Другая чернокожая, та, что вязала, так и не сняла очков и не выпустила из рук пребывавший в зачаточном состоянии темно-бордовый свитер, когда сомнамбулой прошествовала мимо, считал петли и ни разу не подняв головы. Она тоже обладала просторным, вместительным телом серальных размеров, но лицом казалась старше, худее — к тому же она была вылитой подставкой, нашей белой школьной диетврачихи, если „подставка“ — это лошадь, под вымышленной кличкой участвующая в скачках вместо другой, менее удачливой. (Лошадь, собака, червячок — природа мстит сюжетам, в которые ее не впускают, тайно проникая в них под видом образности.)
— Ну что? — сказала белая женщина.
— Это все? — спросил Чак.
Она изобразила не особо приятную улыбку и сказала:
— Всегда есть я, — с упором на „всегда“, намекая на то, сколь долго она тянет уже эту лямку, как надоела ей эта дорога.

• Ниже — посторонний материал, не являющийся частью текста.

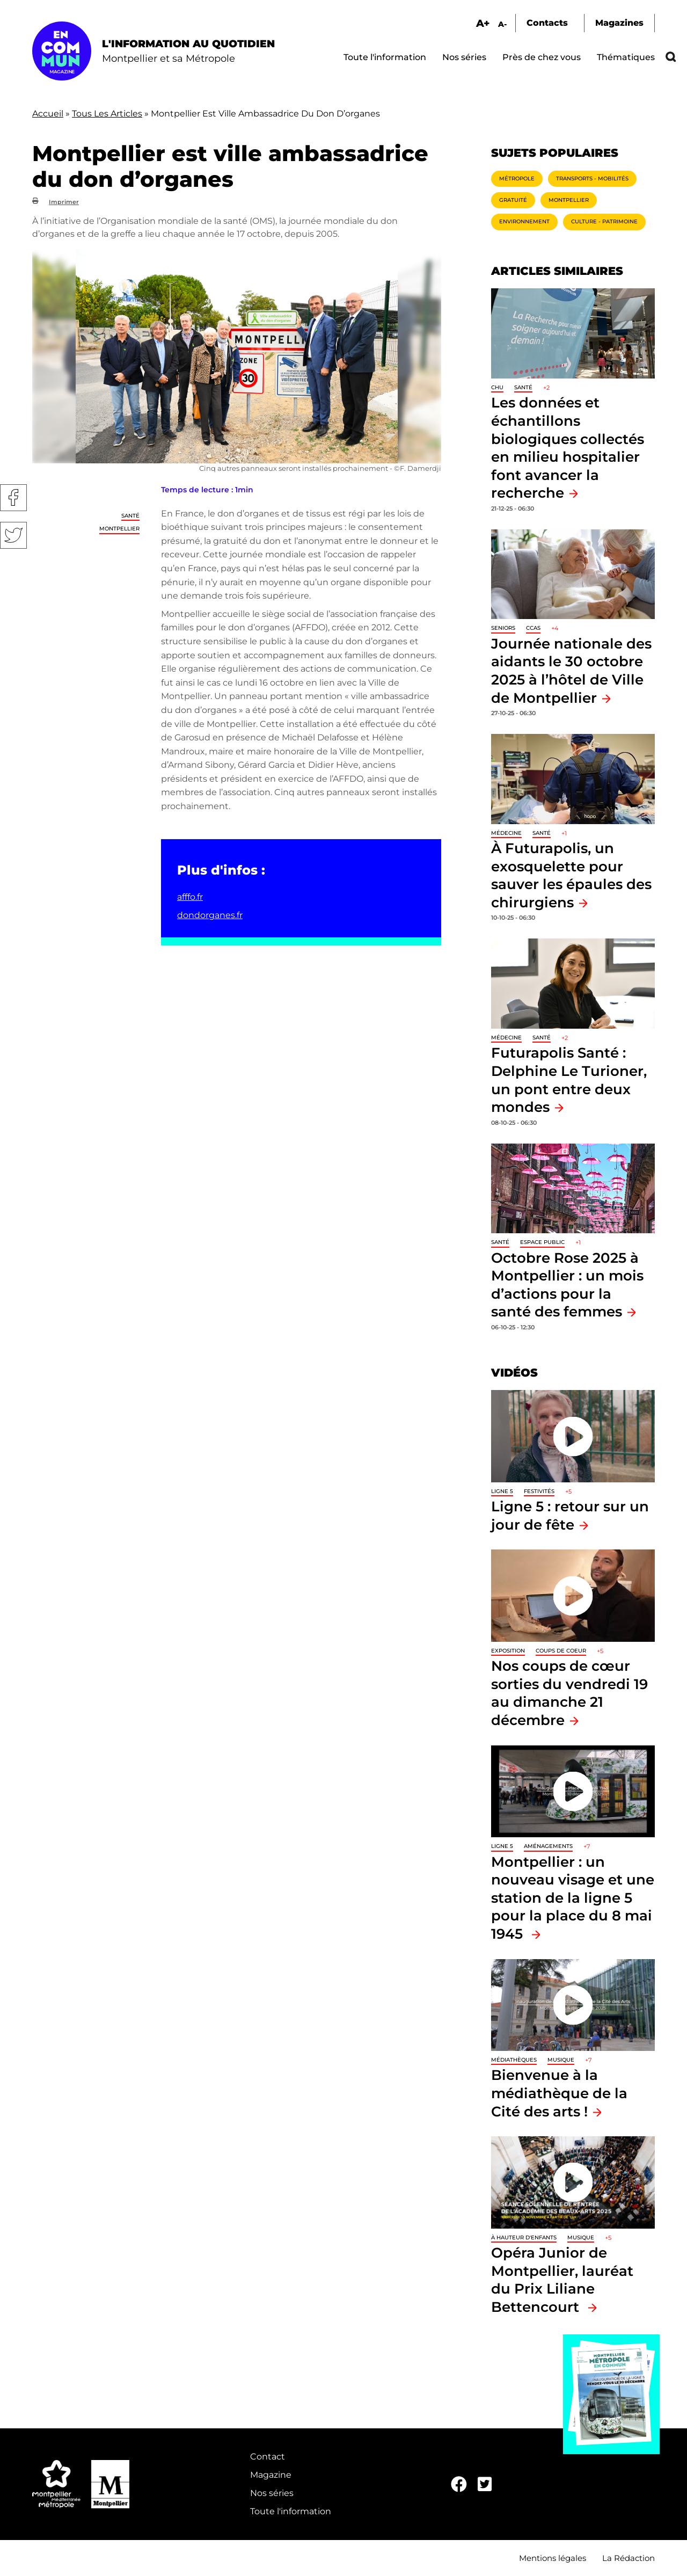 Image resolution: width=687 pixels, height=2576 pixels. What do you see at coordinates (107, 113) in the screenshot?
I see `Tous Les Articles` at bounding box center [107, 113].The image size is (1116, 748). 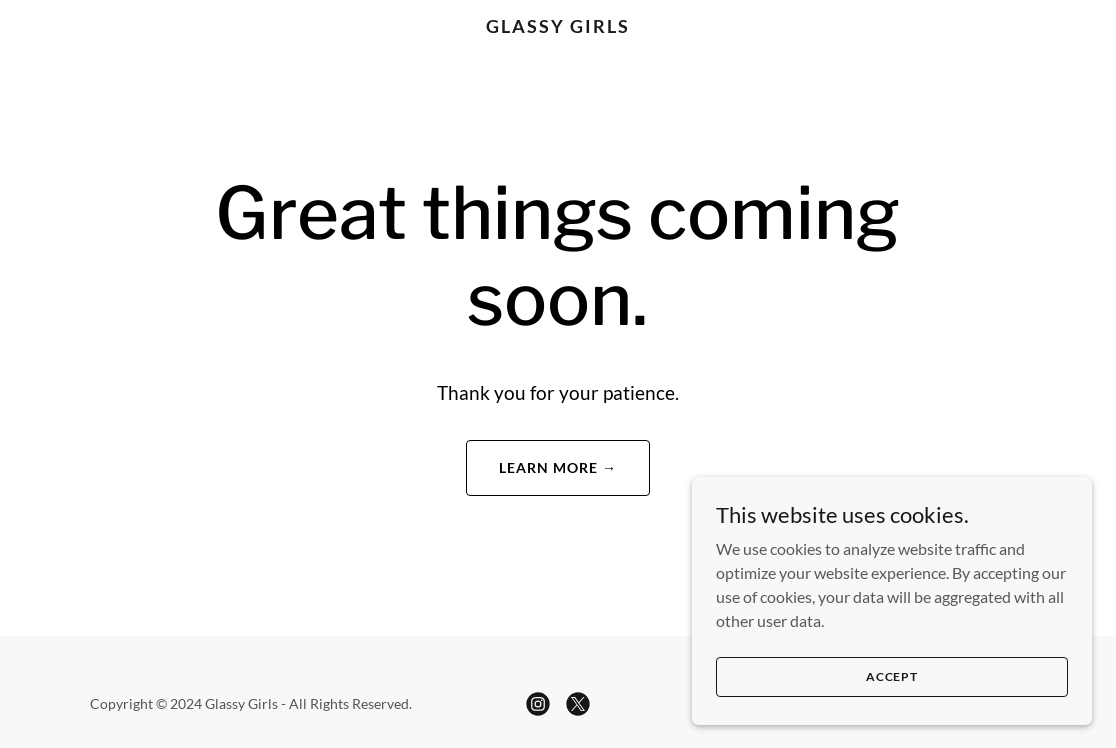 What do you see at coordinates (558, 26) in the screenshot?
I see `[link]` at bounding box center [558, 26].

— Беру тебя, — сказал Чак. Голос его не был надтреснутым, он не смягчил удар своих слов смешком и не опустил глаз. Он точно знал, чего хочет.
— Ага, я тоже, — сказали мы все по очереди, опустившись по нисходящей гамме самоуверенности, закончившейся моим шепотом.
— Тогда пошли, — сказала она, удаляясь и одним движением расстегивая молнию на платье. У двери своей спальни она задержалась и оглянулась. Платье каким-то образом превратилось струйку дыма, сизого, как чирок, и она отбросила его в сторону. Так она и стояла — дверь открыта, а за спиной у нее висячая бахрома торшерного абажура; ее нагое тело казалось бледным, как ночная бабочка, и таким же припудренным. Волосы на лобке были выбриты до черного прямоугольника. Ноги крепкие, как канаты. Она вошла и исчезла из виду. Послышалось журчание воды, и в спальню, наподдав по мячу холодного воздуха, протянулась кошачья лапа пара. За батареей пел сверчок. (Чирок, бабочка, кошка, сверчок — звериный хор щебечет и стрекочет, готовый к своему торжественному выходу в обессиленный, обезображенный шрамами мир.)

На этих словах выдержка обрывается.